**RECORDED INFORMATION:**
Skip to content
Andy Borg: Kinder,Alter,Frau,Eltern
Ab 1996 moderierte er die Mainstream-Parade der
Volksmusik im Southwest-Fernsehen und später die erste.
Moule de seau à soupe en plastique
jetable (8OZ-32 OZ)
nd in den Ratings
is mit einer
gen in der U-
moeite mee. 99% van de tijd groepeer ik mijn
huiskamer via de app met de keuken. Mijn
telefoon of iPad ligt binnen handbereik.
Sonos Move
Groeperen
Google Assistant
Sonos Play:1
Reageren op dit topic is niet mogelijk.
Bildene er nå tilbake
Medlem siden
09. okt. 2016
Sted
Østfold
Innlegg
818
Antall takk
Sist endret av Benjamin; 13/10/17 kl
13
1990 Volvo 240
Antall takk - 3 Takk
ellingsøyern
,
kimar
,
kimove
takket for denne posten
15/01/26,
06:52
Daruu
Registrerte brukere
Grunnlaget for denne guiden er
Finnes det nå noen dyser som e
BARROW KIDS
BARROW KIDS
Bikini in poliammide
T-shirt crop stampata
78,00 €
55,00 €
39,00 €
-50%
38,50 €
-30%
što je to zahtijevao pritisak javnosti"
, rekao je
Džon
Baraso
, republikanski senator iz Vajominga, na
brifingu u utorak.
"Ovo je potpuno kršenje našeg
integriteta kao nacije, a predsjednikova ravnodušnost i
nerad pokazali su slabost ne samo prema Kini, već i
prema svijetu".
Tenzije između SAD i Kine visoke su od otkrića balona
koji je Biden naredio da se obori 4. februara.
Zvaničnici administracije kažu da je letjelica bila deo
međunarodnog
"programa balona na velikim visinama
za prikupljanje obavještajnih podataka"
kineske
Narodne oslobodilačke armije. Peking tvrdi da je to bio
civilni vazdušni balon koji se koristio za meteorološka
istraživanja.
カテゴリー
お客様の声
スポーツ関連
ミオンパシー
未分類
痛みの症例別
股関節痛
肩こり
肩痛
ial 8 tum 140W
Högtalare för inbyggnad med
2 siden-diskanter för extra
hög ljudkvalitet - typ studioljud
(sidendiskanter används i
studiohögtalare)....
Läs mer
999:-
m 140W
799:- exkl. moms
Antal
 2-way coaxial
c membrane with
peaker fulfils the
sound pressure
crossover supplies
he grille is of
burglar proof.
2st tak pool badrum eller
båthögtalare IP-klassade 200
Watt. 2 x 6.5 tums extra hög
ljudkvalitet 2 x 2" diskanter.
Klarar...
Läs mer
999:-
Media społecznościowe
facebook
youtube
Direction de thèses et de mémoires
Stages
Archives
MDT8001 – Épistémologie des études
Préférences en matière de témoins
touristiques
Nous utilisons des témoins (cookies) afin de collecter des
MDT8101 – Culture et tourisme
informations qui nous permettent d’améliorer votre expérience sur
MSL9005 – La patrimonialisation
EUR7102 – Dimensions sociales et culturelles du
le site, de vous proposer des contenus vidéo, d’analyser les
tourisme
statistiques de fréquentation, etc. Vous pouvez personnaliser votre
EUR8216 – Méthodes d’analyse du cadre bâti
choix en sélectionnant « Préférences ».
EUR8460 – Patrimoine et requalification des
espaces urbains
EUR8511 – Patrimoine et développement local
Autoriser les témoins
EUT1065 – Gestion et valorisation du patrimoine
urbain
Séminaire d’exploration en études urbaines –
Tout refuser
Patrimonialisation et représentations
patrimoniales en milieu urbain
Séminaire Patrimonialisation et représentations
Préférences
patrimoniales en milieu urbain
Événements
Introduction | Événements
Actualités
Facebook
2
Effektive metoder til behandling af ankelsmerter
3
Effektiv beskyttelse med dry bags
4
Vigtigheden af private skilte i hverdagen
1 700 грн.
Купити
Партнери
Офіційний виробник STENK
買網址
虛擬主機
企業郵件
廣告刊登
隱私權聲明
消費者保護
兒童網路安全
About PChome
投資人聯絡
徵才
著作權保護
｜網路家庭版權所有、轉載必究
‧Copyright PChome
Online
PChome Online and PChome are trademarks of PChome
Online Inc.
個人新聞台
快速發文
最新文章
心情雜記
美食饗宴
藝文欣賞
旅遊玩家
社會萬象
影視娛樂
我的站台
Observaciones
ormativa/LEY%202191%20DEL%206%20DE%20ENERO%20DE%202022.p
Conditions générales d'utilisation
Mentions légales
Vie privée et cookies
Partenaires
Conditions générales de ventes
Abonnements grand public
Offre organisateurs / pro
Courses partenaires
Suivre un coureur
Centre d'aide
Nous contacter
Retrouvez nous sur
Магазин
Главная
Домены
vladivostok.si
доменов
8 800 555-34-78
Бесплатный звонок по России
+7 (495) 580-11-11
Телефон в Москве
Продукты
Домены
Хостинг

**WHAT TO PRODUCE:**
Would you please copy the material above exactly, with nothing left out?

**SOLVED EXERCISE:**
Skip to content
Andy Borg: Kinder,Alter,Frau,Eltern
Ab 1996 moderierte er die Mainstream-Parade der
Volksmusik im Southwest-Fernsehen und später die erste.
Moule de seau à soupe en plastique
jetable (8OZ-32 OZ)
nd in den Ratings
is mit einer
gen in der U-
moeite mee. 99% van de tijd groepeer ik mijn
huiskamer via de app met de keuken. Mijn
telefoon of iPad ligt binnen handbereik.
Sonos Move
Groeperen
Google Assistant
Sonos Play:1
Reageren op dit topic is niet mogelijk.
Bildene er nå tilbake
Medlem siden
09. okt. 2016
Sted
Østfold
Innlegg
818
Antall takk
Sist endret av Benjamin; 13/10/17 kl
13
1990 Volvo 240
Antall takk - 3 Takk
ellingsøyern
,
kimar
,
kimove
takket for denne posten
15/01/26,
06:52
Daruu
Registrerte brukere
Grunnlaget for denne guiden er
Finnes det nå noen dyser som e
BARROW KIDS
BARROW KIDS
Bikini in poliammide
T-shirt crop stampata
78,00 €
55,00 €
39,00 €
-50%
38,50 €
-30%
što je to zahtijevao pritisak javnosti"
, rekao je
Džon
Baraso
, republikanski senator iz Vajominga, na
brifingu u utorak.
"Ovo je potpuno kršenje našeg
integriteta kao nacije, a predsjednikova ravnodušnost i
nerad pokazali su slabost ne samo prema Kini, već i
prema svijetu".
Tenzije između SAD i Kine visoke su od otkrića balona
koji je Biden naredio da se obori 4. februara.
Zvaničnici administracije kažu da je letjelica bila deo
međunarodnog
"programa balona na velikim visinama
za prikupljanje obavještajnih podataka"
kineske
Narodne oslobodilačke armije. Peking tvrdi da je to bio
civilni vazdušni balon koji se koristio za meteorološka
istraživanja.
カテゴリー
お客様の声
スポーツ関連
ミオンパシー
未分類
痛みの症例別
股関節痛
肩こり
肩痛
ial 8 tum 140W
Högtalare för inbyggnad med
2 siden-diskanter för extra
hög ljudkvalitet - typ studioljud
(sidendiskanter används i
studiohögtalare)....
Läs mer
999:-
m 140W
799:- exkl. moms
Antal
 2-way coaxial
c membrane with
peaker fulfils the
sound pressure
crossover supplies
he grille is of
burglar proof.
2st tak pool badrum eller
båthögtalare IP-klassade 200
Watt. 2 x 6.5 tums extra hög
ljudkvalitet 2 x 2" diskanter.
Klarar...
Läs mer
999:-
Media społecznościowe
facebook
youtube
Direction de thèses et de mémoires
Stages
Archives
MDT8001 – Épistémologie des études
Préférences en matière de témoins
touristiques
Nous utilisons des témoins (cookies) afin de collecter des
MDT8101 – Culture et tourisme
informations qui nous permettent d’améliorer votre expérience sur
MSL9005 – La patrimonialisation
EUR7102 – Dimensions sociales et culturelles du
le site, de vous proposer des contenus vidéo, d’analyser les
tourisme
statistiques de fréquentation, etc. Vous pouvez personnaliser votre
EUR8216 – Méthodes d’analyse du cadre bâti
choix en sélectionnant « Préférences ».
EUR8460 – Patrimoine et requalification des
espaces urbains
EUR8511 – Patrimoine et développement local
Autoriser les témoins
EUT1065 – Gestion et valorisation du patrimoine
urbain
Séminaire d’exploration en études urbaines –
Tout refuser
Patrimonialisation et représentations
patrimoniales en milieu urbain
Séminaire Patrimonialisation et représentations
Préférences
patrimoniales en milieu urbain
Événements
Introduction | Événements
Actualités
Facebook
2
Effektive metoder til behandling af ankelsmerter
3
Effektiv beskyttelse med dry bags
4
Vigtigheden af private skilte i hverdagen
1 700 грн.
Купити
Партнери
Офіційний виробник STENK
買網址
虛擬主機
企業郵件
廣告刊登
隱私權聲明
消費者保護
兒童網路安全
About PChome
投資人聯絡
徵才
著作權保護
｜網路家庭版權所有、轉載必究
‧Copyright PChome
Online
PChome Online and PChome are trademarks of PChome
Online Inc.
個人新聞台
快速發文
最新文章
心情雜記
美食饗宴
藝文欣賞
旅遊玩家
社會萬象
影視娛樂
我的站台
Observaciones
ormativa/LEY%202191%20DEL%206%20DE%20ENERO%20DE%202022.p
Conditions générales d'utilisation
Mentions légales
Vie privée et cookies
Partenaires
Conditions générales de ventes
Abonnements grand public
Offre organisateurs / pro
Courses partenaires
Suivre un coureur
Centre d'aide
Nous contacter
Retrouvez nous sur
Магазин
Главная
Домены
vladivostok.si
доменов
8 800 555-34-78
Бесплатный звонок по России
+7 (495) 580-11-11
Телефон в Москве
Продукты
Домены
Хостинг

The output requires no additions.